THE TASK: Using the data below, gather each line that includes the word "จองต".

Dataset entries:

-=-=-=-=-

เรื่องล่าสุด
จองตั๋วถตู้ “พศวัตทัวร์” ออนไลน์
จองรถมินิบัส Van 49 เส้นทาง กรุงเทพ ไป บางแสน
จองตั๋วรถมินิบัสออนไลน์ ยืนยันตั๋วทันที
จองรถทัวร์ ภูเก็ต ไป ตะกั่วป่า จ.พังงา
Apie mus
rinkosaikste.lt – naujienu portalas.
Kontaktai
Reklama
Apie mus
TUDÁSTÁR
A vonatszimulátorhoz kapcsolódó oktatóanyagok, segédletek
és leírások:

-=-=-=-=-

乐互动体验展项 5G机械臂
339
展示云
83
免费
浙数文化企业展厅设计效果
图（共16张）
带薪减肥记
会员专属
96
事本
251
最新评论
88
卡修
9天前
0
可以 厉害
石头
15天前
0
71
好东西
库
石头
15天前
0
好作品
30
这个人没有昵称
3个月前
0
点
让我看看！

-=-=-=-=-

WRITTEN RESPONSE:
จองตั๋วถตู้ “พศวัตทัวร์” ออนไลน์
จองตั๋วรถมินิบัสออนไลน์ ยืนยันตั๋วทันที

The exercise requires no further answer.